We then did two things: we undertook a statistical analysis to see if we could find articles that were by themselves much more likely to be cited by favourable reviews. And we constructed a bunch of classifiers using supervised machine learning algorithms to see how well we could predict which reviews were favourable by looking only at the reference lists of the articles.

What we found was relatively surprising – we could predict a favourable conclusion with an accuracy of 96.5% (in sample) only using the reference lists, and without actually looking at the text of the review at all.

A further examination of the articles that were most useful (in combination) for predicting the conclusions of the reviews suggested that the not-favourable pile tended to cite studies about viral resistance much more often than their favourable counterparts.

What we expected to find, but didn’t, was that industry-funded studies would be over-represented in favourable reviews.

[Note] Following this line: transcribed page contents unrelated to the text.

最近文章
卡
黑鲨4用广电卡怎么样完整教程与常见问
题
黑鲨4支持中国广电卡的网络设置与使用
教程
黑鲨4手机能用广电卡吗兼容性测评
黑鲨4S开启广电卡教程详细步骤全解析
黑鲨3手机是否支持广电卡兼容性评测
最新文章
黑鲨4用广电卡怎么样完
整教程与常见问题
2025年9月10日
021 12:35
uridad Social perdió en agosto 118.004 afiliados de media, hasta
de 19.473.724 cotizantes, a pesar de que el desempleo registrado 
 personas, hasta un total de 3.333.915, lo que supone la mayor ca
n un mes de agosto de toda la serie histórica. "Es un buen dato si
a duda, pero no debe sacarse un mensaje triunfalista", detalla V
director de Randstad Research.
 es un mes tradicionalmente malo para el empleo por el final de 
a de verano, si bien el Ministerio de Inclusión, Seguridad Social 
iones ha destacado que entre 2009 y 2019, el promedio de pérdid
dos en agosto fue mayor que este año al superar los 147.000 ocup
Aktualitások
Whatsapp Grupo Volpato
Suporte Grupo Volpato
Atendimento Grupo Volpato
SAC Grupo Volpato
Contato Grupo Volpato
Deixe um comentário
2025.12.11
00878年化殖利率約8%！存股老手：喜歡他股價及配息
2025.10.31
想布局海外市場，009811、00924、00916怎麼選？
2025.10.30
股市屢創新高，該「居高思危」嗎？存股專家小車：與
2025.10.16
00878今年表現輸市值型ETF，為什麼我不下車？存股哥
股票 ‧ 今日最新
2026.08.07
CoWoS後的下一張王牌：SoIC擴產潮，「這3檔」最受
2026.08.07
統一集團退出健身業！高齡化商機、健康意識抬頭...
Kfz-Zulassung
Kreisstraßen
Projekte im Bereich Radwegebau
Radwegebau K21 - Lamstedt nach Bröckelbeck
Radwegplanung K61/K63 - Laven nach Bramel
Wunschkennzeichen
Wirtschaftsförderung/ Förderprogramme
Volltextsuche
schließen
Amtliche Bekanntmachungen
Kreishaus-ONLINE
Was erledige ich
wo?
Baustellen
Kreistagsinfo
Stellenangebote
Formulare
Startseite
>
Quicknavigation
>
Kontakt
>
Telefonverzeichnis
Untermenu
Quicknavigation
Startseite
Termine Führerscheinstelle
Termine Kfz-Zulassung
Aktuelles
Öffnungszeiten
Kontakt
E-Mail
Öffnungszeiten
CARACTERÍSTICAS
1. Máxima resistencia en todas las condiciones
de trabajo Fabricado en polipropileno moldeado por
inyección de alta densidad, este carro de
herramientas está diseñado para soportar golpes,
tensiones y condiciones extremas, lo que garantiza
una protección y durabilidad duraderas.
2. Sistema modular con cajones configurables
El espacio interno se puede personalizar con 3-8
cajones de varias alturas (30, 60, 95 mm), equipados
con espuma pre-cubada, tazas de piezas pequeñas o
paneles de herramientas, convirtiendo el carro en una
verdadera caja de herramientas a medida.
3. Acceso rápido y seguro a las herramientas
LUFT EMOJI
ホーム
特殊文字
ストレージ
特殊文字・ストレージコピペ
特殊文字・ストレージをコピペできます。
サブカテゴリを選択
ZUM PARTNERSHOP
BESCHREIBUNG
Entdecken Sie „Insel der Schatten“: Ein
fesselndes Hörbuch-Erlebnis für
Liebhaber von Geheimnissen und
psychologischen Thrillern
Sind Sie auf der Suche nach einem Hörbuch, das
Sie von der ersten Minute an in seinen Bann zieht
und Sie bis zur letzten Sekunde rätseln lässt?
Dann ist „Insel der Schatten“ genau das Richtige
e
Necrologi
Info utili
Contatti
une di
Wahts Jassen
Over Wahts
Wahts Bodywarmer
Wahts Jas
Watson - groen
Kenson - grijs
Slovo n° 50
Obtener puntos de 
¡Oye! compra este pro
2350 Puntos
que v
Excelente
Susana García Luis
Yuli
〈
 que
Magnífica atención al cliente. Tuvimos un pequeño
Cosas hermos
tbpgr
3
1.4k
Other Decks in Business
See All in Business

To me, the lack of a finding here means that the method we devised was probably better at finding what was “missing” from the reference lists of the majority rather than what is over-represented in the majority. The maths on this makes sense too.

So we think that applying machine learning to the metadata from published reviews could be useful for editors trying to review new narrative reviews. More importantly, when faced with multiple reviews that clearly disagree with each other, these methods could be used to help identify what’s missing from reviews in order to restore some balance in the representation of primary clinical evidence in things like reviews and guidelines.